The Financial Supervisory Service will push to improve the system by imposing a blanket ban on transaction-amount-proportional events that could induce excessive trading. Based on future findings from an inspection of securities firms, it will immediately switch to on-site examinations and expand the number of targeted companies for sequential inspections.

The Financial Supervisory Service (FSS) said it will respond with the highest level of measures, including suspending overseas stock operations, if unlawful or improper acts by securities firms are found during examinations.

Financial Supervisory Service flag. /Courtesy of News1

On the 19th, the Financial Supervisory Service (FSS) released materials on the interim results of an inspection of overseas investment practices and future response plans, saying it conducted on-site inspections of six top securities firms by overseas investment transaction volume and two top managers of overseas equity funds. The inspection was jointly carried out by the FSS and the Korea Financial Investment Association from the 3rd to the 19th of this month.

Through Nov., the overseas stock brokerage fee revenue of the top 12 firms by major overseas stock transactions totaled 1.9505 trillion won, a record high. Foreign exchange fee revenue reached 452.6 billion won in the same period. That is nearly double last year's 294.6 billion won.

The Financial Supervisory Service pointed to excessive competition to attract investors as a result of the inspection. Across the securities industry, firms are competitively running aggressive events to attract overseas investment clients, such as for U.S. stocks, and to expand market share. In particular, they are encouraging more overseas investment by offering cash payments proportional to transaction amounts, purchase support funds for new and dormant clients, and fee reductions.

They are also actively encouraging overseas investment sales by reflecting overseas stock market share and fee revenue in key performance indicators (KPI) for branches and headquarters. For example, many securities firms assign separate scores related to overseas stock performance in the KPIs of branches and sales departments, and some firms reflect overseas investment performance in the KPIs of control departments.

While margin lending for overseas stocks is currently not in operation, the Financial Supervisory Service noted that, across the securities industry, guidance to clients on risks that may arise with overseas investment is insufficient compared with domestic investment. Most firms disclose risks only when the first account is set up via terms and conditions, and only some firms provide ongoing notices to clients.

All securities firms ban the sale of overseas options by individual investors that carry the risk of losses beyond principal.

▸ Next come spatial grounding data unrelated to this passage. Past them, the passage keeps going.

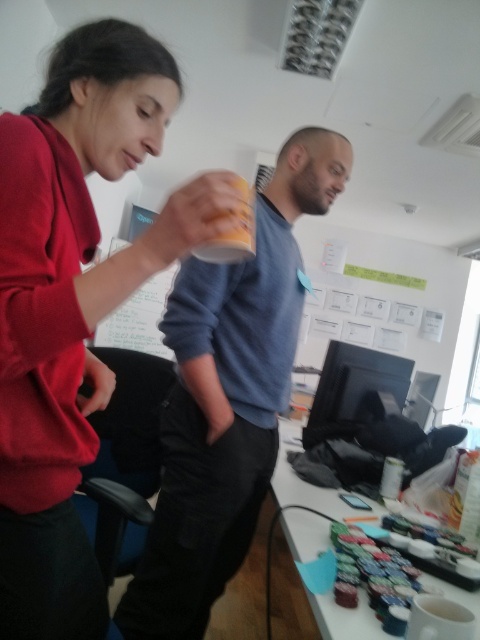 You are an office assistant who needs to place a new document on the white glossy table at lower right without disturbing the existing items. Considering the position of the matte red sweater at upper left, can you do this task?

The matte red sweater at upper left is located above the white glossy table at lower right, which means the table is below the sweater. Since you are an office assistant, you can reach down to place the document on the table without disturbing the items above or around it.

You are standing in the office scene and need to determine which object is taller between the matte red sweater at upper left and the white glossy table at lower right. Based on the scene, which one is taller?

The matte red sweater at upper left is taller than the white glossy table at lower right.

You are standing at the point marked as point [343,506] in the image. You want to walk to the door located behind the desk. The door is 3 feet away from you. Can you reach the door without moving past the desk?

The distance between you and the viewer is 4.39 feet, which is greater than the 3 feet distance to the door. Therefore, you can reach the door without moving past the desk.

A securities firm that recently faced an issue over excessive advertising decided during the inspection to postpone the launch of its U.S. stock options service to next year.

Lee Chan-jin, governor of the Financial Supervisory Service, speaks during a meeting with asset management company CEOs at the Korea Financial Investment Association in Yeouido, Seoul, on the 17th morning. /Courtesy of News1

The Financial Supervisory Service will immediately switch to on-site examinations based on the results of the inspection. It will continue inspections of asset managers by expanding the pool of targeted companies. If unlawful or improper acts are found during examinations—such as misleading advertisements that entice investors, solicitations unsuitable for an investor's risk tolerance, or insufficient explanations of investment risks—it plans to respond strongly with the highest level of measures, including suspending overseas stock operations.

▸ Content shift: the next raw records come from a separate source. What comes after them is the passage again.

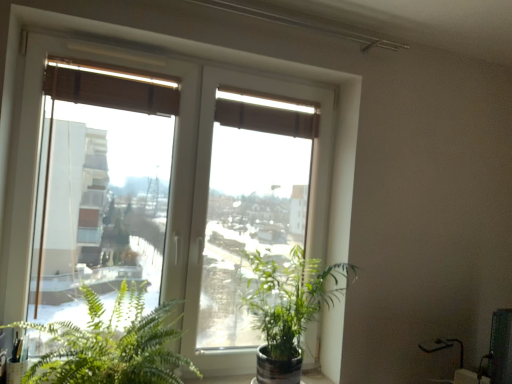 Question: Is green leafy plant at lower left, the second houseplant viewed from the right, wider than brown fabric curtain at upper center?

Choices:
 (A) no
 (B) yes

Answer: (B)

Question: From a real-world perspective, is green leafy plant at lower left, positioned as the first houseplant in left-to-right order, positioned under brown fabric curtain at upper center based on gravity?

Choices:
 (A) no
 (B) yes

Answer: (B)

Question: Is the position of green leafy plant at lower left, positioned as the first houseplant in left-to-right order, more distant than that of brown fabric curtain at upper center?

Choices:
 (A) no
 (B) yes

Answer: (A)

Question: Would you say green leafy plant at lower left, the second houseplant viewed from the right, contains brown fabric curtain at upper center?

Choices:
 (A) no
 (B) yes

Answer: (A)

Question: From a real-world perspective, is green leafy plant at lower left, positioned as the first houseplant in left-to-right order, on top of brown fabric curtain at upper center?

Choices:
 (A) no
 (B) yes

Answer: (A)

Question: Does transparent glass window at center appear on the right side of brown fabric curtain at upper center?

Choices:
 (A) no
 (B) yes

Answer: (A)

Question: Is transparent glass window at center aimed at brown fabric curtain at upper center?

Choices:
 (A) yes
 (B) no

Answer: (A)

Question: Is transparent glass window at center oriented away from brown fabric curtain at upper center?

Choices:
 (A) yes
 (B) no

Answer: (A)

Question: Is the position of transparent glass window at center less distant than that of brown fabric curtain at upper center?

Choices:
 (A) no
 (B) yes

Answer: (B)

Question: Considering the relative positions of transparent glass window at center and brown fabric curtain at upper center in the image provided, is transparent glass window at center to the left of brown fabric curtain at upper center from the viewer's perspective?

Choices:
 (A) no
 (B) yes

Answer: (B)

Question: From the image's perspective, is transparent glass window at center below brown fabric curtain at upper center?

Choices:
 (A) yes
 (B) no

Answer: (A)

Question: Can you confirm if green leafy plant at lower left, the second houseplant viewed from the right, is wider than transparent glass window at center?

Choices:
 (A) yes
 (B) no

Answer: (A)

New cash-like events and advertisements related to overseas investment will be halted through the third quarter of next year. The Financial Supervisory Service will decide whether to resume them later, considering market conditions, the industry's self-correction efforts, and the progress of system improvements.

In addition, the FSS will push system improvements to impose a blanket ban in the first quarter of next year on transaction-amount-proportional events that could induce excessive trading. A revision of association rules is also necessary.

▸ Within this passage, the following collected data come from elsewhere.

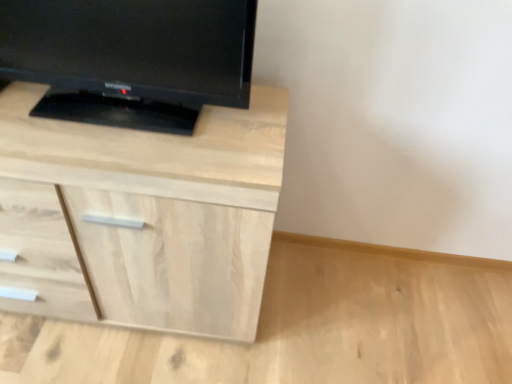 Locate an element on the screen. light wood chest of drawers at upper left is located at coordinates (150, 215).

Describe the element at coordinates (150, 215) in the screenshot. I see `light wood chest of drawers at upper left` at that location.

This screenshot has height=384, width=512. I want to click on matte black tv at upper left, so click(130, 58).

Describe the element at coordinates (130, 58) in the screenshot. I see `matte black tv at upper left` at that location.

At what (x,y) coordinates should I click in order to perform the action: click on light wood chest of drawers at upper left. Please return your answer as a coordinate pair (x, y). This screenshot has height=384, width=512. Looking at the image, I should click on (150, 215).

Between light wood chest of drawers at upper left and matte black tv at upper left, which one appears on the left side from the viewer's perspective?

light wood chest of drawers at upper left.

Is light wood chest of drawers at upper left further to the viewer compared to matte black tv at upper left?

Yes, light wood chest of drawers at upper left is behind matte black tv at upper left.

Does point (93, 172) come closer to viewer compared to point (55, 90)?

Yes, point (93, 172) is closer to viewer.

From the image's perspective, which one is positioned lower, light wood chest of drawers at upper left or matte black tv at upper left?

light wood chest of drawers at upper left.

From a real-world perspective, is light wood chest of drawers at upper left positioned under matte black tv at upper left based on gravity?

Indeed, from a real-world perspective, light wood chest of drawers at upper left is positioned beneath matte black tv at upper left.

In the scene shown: Considering the relative sizes of light wood chest of drawers at upper left and matte black tv at upper left in the image provided, is light wood chest of drawers at upper left wider than matte black tv at upper left?

Yes, light wood chest of drawers at upper left is wider than matte black tv at upper left.

Who is taller, light wood chest of drawers at upper left or matte black tv at upper left?

Standing taller between the two is light wood chest of drawers at upper left.

Does light wood chest of drawers at upper left have a smaller size compared to matte black tv at upper left?

Actually, light wood chest of drawers at upper left might be larger than matte black tv at upper left.

In the scene shown: Is light wood chest of drawers at upper left situated inside matte black tv at upper left or outside?

light wood chest of drawers at upper left cannot be found inside matte black tv at upper left.

Are light wood chest of drawers at upper left and matte black tv at upper left located far from each other?

That's not correct — light wood chest of drawers at upper left is a little close to matte black tv at upper left.

Is light wood chest of drawers at upper left looking in the opposite direction of matte black tv at upper left?

No, light wood chest of drawers at upper left is not facing away from matte black tv at upper left.

Locate an element on the screen. The image size is (512, 384). television above the light wood chest of drawers at upper left (from a real-world perspective) is located at coordinates (130, 58).

Based on their positions, is matte black tv at upper left located to the left or right of light wood chest of drawers at upper left?

Clearly, matte black tv at upper left is on the right of light wood chest of drawers at upper left in the image.

Considering their positions, is matte black tv at upper left located in front of or behind light wood chest of drawers at upper left?

Clearly, matte black tv at upper left is in front of light wood chest of drawers at upper left.

Is point (245, 102) less distant than point (30, 150)?

That is False.

From the image's perspective, between matte black tv at upper left and light wood chest of drawers at upper left, which one is located above?

matte black tv at upper left is shown above in the image.

From a real-world perspective, which object rests below the other?

In real-world perspective, light wood chest of drawers at upper left is lower.

Is matte black tv at upper left wider than light wood chest of drawers at upper left?

In fact, matte black tv at upper left might be narrower than light wood chest of drawers at upper left.

Considering the relative sizes of matte black tv at upper left and light wood chest of drawers at upper left in the image provided, is matte black tv at upper left taller than light wood chest of drawers at upper left?

Incorrect, the height of matte black tv at upper left is not larger of that of light wood chest of drawers at upper left.

Considering the sizes of objects matte black tv at upper left and light wood chest of drawers at upper left in the image provided, who is bigger, matte black tv at upper left or light wood chest of drawers at upper left?

Bigger between the two is light wood chest of drawers at upper left.

Is matte black tv at upper left not inside light wood chest of drawers at upper left?

Yes, matte black tv at upper left is outside of light wood chest of drawers at upper left.

Are matte black tv at upper left and light wood chest of drawers at upper left located far from each other?

That's not correct — matte black tv at upper left is a little close to light wood chest of drawers at upper left.

Is matte black tv at upper left turned away from light wood chest of drawers at upper left?

No, matte black tv at upper left is not facing away from light wood chest of drawers at upper left.

I want to click on television on the right of the light wood chest of drawers at upper left, so click(x=130, y=58).

The height and width of the screenshot is (384, 512). I want to click on television lying in front of the light wood chest of drawers at upper left, so click(x=130, y=58).

Locate an element on the screen. television above the light wood chest of drawers at upper left (from a real-world perspective) is located at coordinates (130, 58).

Securities firms must use home and mobile trading systems (HTS/MTS) to guide investors on risks that may arise in overseas investment, and they agreed to refrain, when drawing up next year's business plans, from excessively reflecting overseas investment-related events, advertisements, and KPIs.

An official at the Financial Supervisory Service said, "We will swiftly reflect and pursue improvement tasks through discussions with the association and the industry going forward."